Minimal Service Plan Shape¶

The operator spec template starts with a normal service plan:

name: Postgres Operator
deployment:
  hostedDeployment:
    awsAccountId: "<AWS_ACCOUNT_ID>"
    awsBootstrapRoleAccountArn: "arn:aws:iam::<AWS_ACCOUNT_ID>:role/omnistrate-bootstrap-role"
tenancyType: CUSTOM_TENANCY

services:
  - name: CNPG
    compute:
      instanceTypes:
        - apiParam: instanceType
          cloudProvider: aws
    apiParameters:
      - key: instanceType
        name: Instance Type
        type: String
        modifiable: true
        defaultValue: "t3.medium"
      - key: numberOfInstances
        name: Total Number of Instances
        type: Float64
        modifiable: true
        defaultValue: "1"
      - key: storageSize
        name: Storage Size
        type: String
        modifiable: true
        defaultValue: "20Gi"

Add endpoint configuration for customer-facing connection details:

endpointConfiguration:
  writer:
    host: "$sys.network.externalClusterEndpoint"
    ports:
      - 5432
    primary: true
    networkingType: PUBLIC
  reader:
    host: "reader-{{ $sys.network.externalClusterEndpoint }}"
    ports:
      - 5432
    primary: false
    networkingType: PUBLIC

Install the operator as a Helm dependency when the operator version should be tied to the service plan version:

operatorCRDConfiguration:
  helmChartDependencies:
    - chartName: cloudnative-pg
      chartVersion: 0.28.2
      chartRepoName: cnpg
      chartRepoURL: https://cloudnative-pg.github.io/charts
    - chartName: plugin-barman-cloud
      chartVersion: 0.6.0
      chartRepoName: cnpg
      chartRepoURL: https://cloudnative-pg.github.io/charts

Note

The current operator template intentionally omits the deprecated operatorCRDConfiguration.template, supplementalFiles, and readinessConditions fields.

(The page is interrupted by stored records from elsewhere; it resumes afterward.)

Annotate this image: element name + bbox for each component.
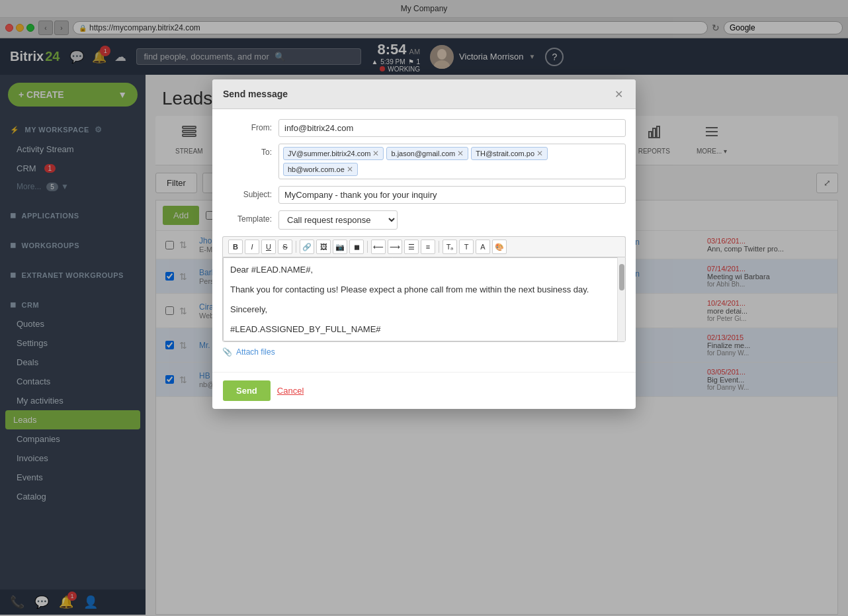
to-chips-container[interactable]: JV@summer.bitrix24.com ✕ b.jason@gmail.c… xyxy=(278,144,626,179)
chip4-email: hb@work.com.oe xyxy=(288,165,345,173)
highlight-button[interactable]: 🎨 xyxy=(492,240,507,254)
email-chip-1: JV@summer.bitrix24.com ✕ xyxy=(283,147,384,160)
send-message-modal: Send message ✕ From: To: JV@summer.bitri… xyxy=(212,79,636,409)
form-row-from: From: xyxy=(222,119,626,137)
chip2-email: b.jason@gmail.com xyxy=(391,150,455,157)
chip3-remove[interactable]: ✕ xyxy=(536,149,543,158)
toolbar-sep1 xyxy=(296,241,296,253)
editor-container: B I U S 🔗 🖼 📷 ◼ ⟵ ⟶ ☰ ≡ Tₐ T xyxy=(222,236,626,342)
toolbar-sep3 xyxy=(439,241,439,253)
toolbar-sep2 xyxy=(367,241,368,253)
editor-line3: Sincerely, xyxy=(230,304,611,314)
email-chip-3: TH@strait.com.po ✕ xyxy=(471,147,548,160)
strikethrough-button[interactable]: S xyxy=(278,240,292,254)
indent-left-button[interactable]: ⟵ xyxy=(371,240,386,254)
editor-scrollbar[interactable] xyxy=(617,257,625,341)
image-button1[interactable]: 🖼 xyxy=(316,240,331,254)
template-label: Template: xyxy=(222,210,272,224)
email-chip-4: hb@work.com.oe ✕ xyxy=(283,163,358,176)
subject-input[interactable] xyxy=(278,186,626,204)
paperclip-icon: 📎 xyxy=(222,347,232,357)
cancel-link[interactable]: Cancel xyxy=(277,386,304,396)
from-label: From: xyxy=(222,119,272,132)
modal-title: Send message xyxy=(223,89,288,99)
modal-footer: Send Cancel xyxy=(212,372,636,409)
block-button[interactable]: ◼ xyxy=(349,240,364,254)
from-input[interactable] xyxy=(278,119,626,137)
editor-line4: #LEAD.ASSIGNED_BY_FULL_NAME# xyxy=(230,324,611,334)
list-button2[interactable]: ≡ xyxy=(421,240,435,254)
form-row-subject: Subject: xyxy=(222,186,626,204)
chip4-remove[interactable]: ✕ xyxy=(347,165,353,174)
chip1-email: JV@summer.bitrix24.com xyxy=(288,150,370,157)
editor-body[interactable]: Dear #LEAD.NAME#, Thank you for contacti… xyxy=(223,257,625,341)
subject-field xyxy=(278,186,626,204)
modal-overlay: Send message ✕ From: To: JV@summer.bitri… xyxy=(0,0,848,615)
scroll-thumb xyxy=(619,264,624,290)
editor-line1: Dear #LEAD.NAME#, xyxy=(230,265,611,275)
text-size-button[interactable]: Tₐ xyxy=(443,240,457,254)
bold-button[interactable]: B xyxy=(228,240,243,254)
subject-label: Subject: xyxy=(222,186,272,199)
form-row-to: To: JV@summer.bitrix24.com ✕ b.jason@gma… xyxy=(222,144,626,179)
indent-right-button[interactable]: ⟶ xyxy=(388,240,402,254)
chip2-remove[interactable]: ✕ xyxy=(457,149,464,158)
chip3-email: TH@strait.com.po xyxy=(476,150,534,157)
modal-close-button[interactable]: ✕ xyxy=(612,87,625,101)
editor-toolbar: B I U S 🔗 🖼 📷 ◼ ⟵ ⟶ ☰ ≡ Tₐ T xyxy=(222,236,626,257)
modal-header: Send message ✕ xyxy=(212,79,636,109)
font-color-button[interactable]: A xyxy=(476,240,490,254)
to-label: To: xyxy=(222,144,272,157)
italic-button[interactable]: I xyxy=(245,240,259,254)
underline-button[interactable]: U xyxy=(261,240,276,254)
from-field xyxy=(278,119,626,137)
send-button[interactable]: Send xyxy=(223,380,271,401)
template-select[interactable]: Call request response xyxy=(278,210,398,230)
template-field: Call request response xyxy=(278,210,626,230)
modal-body: From: To: JV@summer.bitrix24.com ✕ b.jas… xyxy=(212,109,636,372)
editor-wrapper: Dear #LEAD.NAME#, Thank you for contacti… xyxy=(222,257,626,342)
form-row-template: Template: Call request response xyxy=(222,210,626,230)
attach-files-row[interactable]: 📎 Attach files xyxy=(222,342,626,362)
list-button1[interactable]: ☰ xyxy=(404,240,419,254)
to-field: JV@summer.bitrix24.com ✕ b.jason@gmail.c… xyxy=(278,144,626,179)
link-button[interactable]: 🔗 xyxy=(300,240,314,254)
chip1-remove[interactable]: ✕ xyxy=(372,149,379,158)
email-chip-2: b.jason@gmail.com ✕ xyxy=(386,147,468,160)
editor-line2: Thank you for contacting us! Please expe… xyxy=(230,285,611,294)
attach-files-label: Attach files xyxy=(236,347,275,357)
text-big-button[interactable]: T xyxy=(459,240,474,254)
image-button2[interactable]: 📷 xyxy=(333,240,347,254)
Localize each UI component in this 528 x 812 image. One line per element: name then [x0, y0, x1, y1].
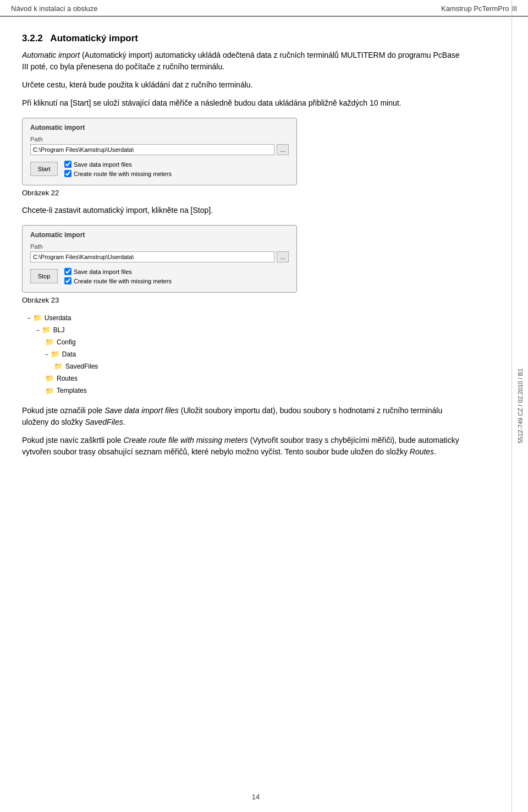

Lifecycle resources, readiness, and outputs are modeled in systemWorkflows instead.

If the operator is shared by many tenant instances in the same deployment cell, install it as a deployment-cell amenity instead. That lets you upgrade the operator once per cluster instead of coupling it to every tenant instance upgrade.

Backup Capability¶

Backup policy belongs to the resource capability, not the workflow definition:

capabilities:
  backupConfiguration:
    backupRetentionInDays: 1
    backupPeriodInHours: 1
    snapshotBeforeDeletion: true

Omnistrate uses this configuration to schedule automated backups, set expiration for automated backups, run backup-before-delete when enabled, and trigger delete-backup cleanup for expired snapshots. Manual snapshots are user-controlled and are not expired by this schedule.

System Workflows¶

systemWorkflows are lifecycle hooks invoked by Omnistrate's existing platform APIs. They use an Argo Workflow-style structure: entrypoint, arguments.parameters, templates, DAG tasks, and Kubernetes resource templates.

The operator template uses the following system workflows:

Workflow	Trigger	Example behavior
`create`	Instance provisioning	Create secrets, create backup object-store configuration, apply the CNPG `Cluster`, and wait for ready instances.
`modify`	Instance update or upgrade	Reapply the `Cluster` with updated inputs such as storage or replica count.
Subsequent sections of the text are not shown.